Abigail Brenner (born October 21, 1999) – Maple Grove, Minnesota (Twin City Twisters)

Wynter Childers (born December 28, 1997) – Spearfish, South Dakota (Spearfish) – Childers is a successful Level 10 gymnast and was a 2015 J.O. National champion. Back in 2013, she moved to Arizona to train at a more elite facility, Carter's Gymnastics Academy. She participated in the 2013 National Elite Qualifier but didn't make elite qualification. Ever since, she has not participated in elite level competition and her status is still unknown.

Nadia Cho (born October 23, 1999) – Colgate, Wisconsin (WOGA) Cho competed as a Junior Elite gymnast for the 2013 season. However, she was forced to sit out of the entire 2014 season due to injury. In early June 2015, she moved back to her birth state of Wisconsin but has insisted that she will return to gymnastics. However, it is unsure if it will be Elite or optionals.

Samantha Davis (born June 1, 2000) – Cranford, New Jersey (North Stars) — Davis participated in the 2013 National Elite Qualifier and advanced to HOPES Elite level. She advanced to the U.S. Challenge where she placed second in the all-around. In early 2014, she competed as a Junior International elite at the 2014 WOGA Classic; a small-sized invitational in Texas. She has not competed since this event. In September 2014, Davis committed to the Georgia Gym Dogs program for the 2018–19 season.

Veronica Hults (born June 16, 1998) – Coppell, Texas (Texas Dreams) – Hults enjoyed a successful junior elite career; placing as high as sixth at Nationals. She transitioned to senior elite for the 2014 season. At the U.S. Classic, she was sixth on uneven bars. She repeated this placement at Nationals. Hults was allegedly dealing with injuries throughout 2015 and was unable to compete; expressing desire to return to elite again. She will likely attend the University of California, Los Angeles following graduation in 2016.

McKayla Maroney – Long Beach, California (All Olympia) – Maroney was a member of the 2012 Olympic team and won an individual vault silver. She then returned a year later for the 2013 World Artistic Gymnastics Championships in Antwerp, Belgium. She was the individual vault champion. Absent from competition since 2013, Maroney underwent knee surgery in 2014 and sat the entire season out. She then sat out the whole 2015 season also. She expressed desire to compete in Rio but her status is currently unknown.
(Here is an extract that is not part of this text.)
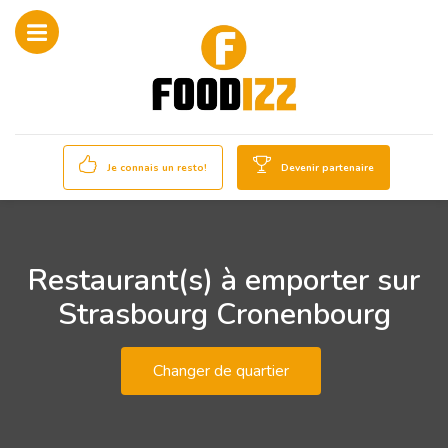
Je connais un resto!
Devenir partenaire
Restaurant(s) à emporter sur
Strasbourg Cronenbourg
Changer de quartier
Savannah Schoenherr (born September 2, 2000) – Columbus, Georgia (Georgia Elite) – Schoenherr participated in the 2015 Texas National Elite Qualifier in the summer of 2015. She didn't advance to Junior International Elite. Although no announcement of whether she will try to qualify to Senior Elite in 2016 has been announced, her personal website lists her current level as a 'Training Elite'.

Kendal Toy (born July 6, 2000) – Mercer Island, Washington/Coppell, Texas (Metroplex) —
Toy participated in the 2015 National Texas Elite Qualifier in the summer of 2015 but was unsuccessful. Her website states that she would like to qualify to elite in the future. In May 2015, she committed to the University of Washington and the Huskies program for the 2018–19 season.